Rückblickend scheint Nietzard selbst trotz all ihres Selbstlobs Distanz zu ihrem Image vom letzten Jahr schaffen zu wollen. Sie unterstellt, dass sie einfach die Rolle gespielt habe, die angesichts des innerhalb der Grünen Jugend als „Rechtsruck“ wahrgenommenen „Rechtsrucks“ der Grünen, gegen den sie aufbegehren mussten, notwendig gewesen sei.
„Es war nur eine Version von mir“
Sie sei „Identifikationsfigur und Gesicht von 19.000 Mitgliedern“ gewesen. Was man dort gesehen hat – „das war nur eine Version von mir.
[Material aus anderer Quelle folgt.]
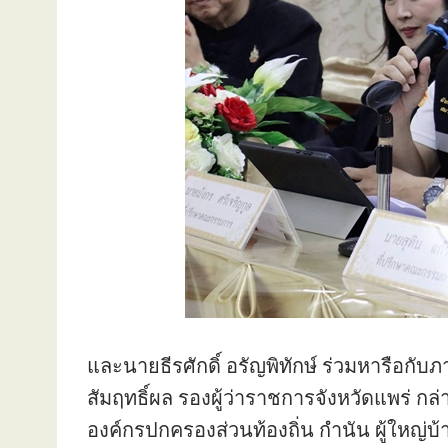
และนายธีรศักดิ์ อรัญพิทักษ์ ร่วมหารือกับ
สัมฤทธิ์ผล รองผู้ว่าราชการจังหวัดแพร่ ก
องค์กรปกครองส่วนท้องถิ่น กำนัน ผู้ใหญ่บ้า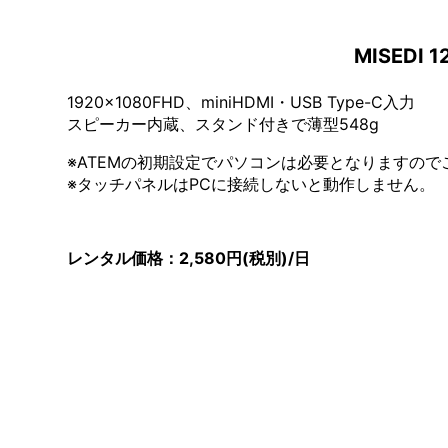
MISED
1920x1080FHD、miniHDMI・USB Type-C入力
スピーカー内蔵、スタンド付きで薄型548g
※ATEMの初期設定でパソコンは必要となりますので
※タッチパネルはPCに接続しないと動作しません。
レンタル価格：2,580円(税別)/日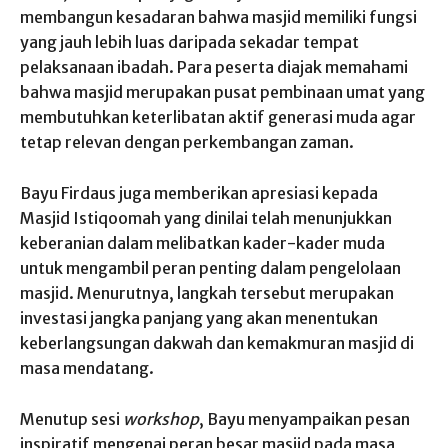
membangun kesadaran bahwa masjid memiliki fungsi
yang jauh lebih luas daripada sekadar tempat
pelaksanaan ibadah. Para peserta diajak memahami
bahwa masjid merupakan pusat pembinaan umat yang
membutuhkan keterlibatan aktif generasi muda agar
tetap relevan dengan perkembangan zaman.
Bayu Firdaus juga memberikan apresiasi kepada
Masjid Istiqoomah yang dinilai telah menunjukkan
keberanian dalam melibatkan kader-kader muda
untuk mengambil peran penting dalam pengelolaan
masjid. Menurutnya, langkah tersebut merupakan
investasi jangka panjang yang akan menentukan
keberlangsungan dakwah dan kemakmuran masjid di
masa mendatang.
Menutup sesi
workshop
, Bayu menyampaikan pesan
inspiratif mengenai peran besar masjid pada masa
Und ich freue mich darauf, außerhalb dieser Mauern zeigen zu können“, sagt sie in einer anderen zukünftigen Rolle, „welche Version von mir noch da draußen ist.“
Die junge Grüne, wie sie dem Publikum zum Abschied mitteilen möchte, hat beim Spielen dieser „einen Version“ Opfer gebracht. Sie sei „das ganze Jahr über als starke Frau wahrgenommen worden“ – doch das sei oft nur eine Fassade. Denn die Gegner, sagt Nietzard, „wollen, dass du schwach bist. Sie wollen sehen, dass ich verzweifelt bin.“
Ihr härtester Vorwurf richtet sich an Ihre eigene Partei. Sie kann Vergewaltigungsdrohungen ertragen, sagt Nietzard. „Es gab ein Wochenende im Juni“, die Zeit nach dem ACAB-Pullover, „und das war das schlimmste meiner Amtszeit.“ Wenn „gleichzeitig Teile Ihres eigenen Vereins, Winfried Kretschmann und die Hälfte des Internets Ihren Rücktritt fordern, dann sind Sie schon ganz nah am Wasser.“
Tränen „fast immer unter Kontrolle“
Das besagte Wochenende verbrachte sie in einer Werkstatt in Schleswig-Holstein, „und mir ging es selten so schlecht“, sagt sie. „Ich hatte vor den Mitgliedern fast immer die Tränen unter Kontrolle. Aber als mich ein junger Abgeordneter anrief und meinen Rücktritt forderte, brach ich erneut in Tränen aus.“ „Verrückt“, sagt ein Zuhörer und klingt schockiert.
Was bleibt von Nietzard? Sie gibt ihrem Verband Ratschläge in Stilfragen. Der Satz, der ihr geblieben ist, ist: „Don’t be cringe“. Bedeutet: Benehmen Sie sich nicht peinlich. Nietzard meint: „Bitte tragen Sie im Winterwahlkampf niemals Stirnlampen.“
Und außerdem: eine Radikalisierung der Sprache, die auch ganz rechts zu spüren ist und die die Grundpfeiler der liberalen Gesellschaft verächtlich macht. „Früher hieß es bei der Frauenförderung immer: Bildet Banden“, ruft sie am Ende ihrer Rede in den Saal. „Heute bitte ich Sie: Bilden Sie Ketten. Ketten, die die Partei, die Medienhäuser, aber auch die Polizei nicht brechen können.“
„Im Stillen kann man für nichts kämpfen“, rät sie auch der Grünen Jugend. „Revolutionen wurden nicht gewonnen, weil die Leute schwiegen, sondern weil sie sich verdammt noch mal organisierten!“
Nietzards letzte Worte: „Du weißt, wie du mich erreichst. Alerta.“ Tosender Applaus, aber nicht jeder unterstützt ihn. Mindestens ein Dutzend Zuhörer bleiben bei der Demonstration sitzen; Dies geschieht in der Rede von Jakob Blasel nicht.
Jan Alexander Casper Reportagen für WELT über die Grünen und gesellschaftspolitische Themen.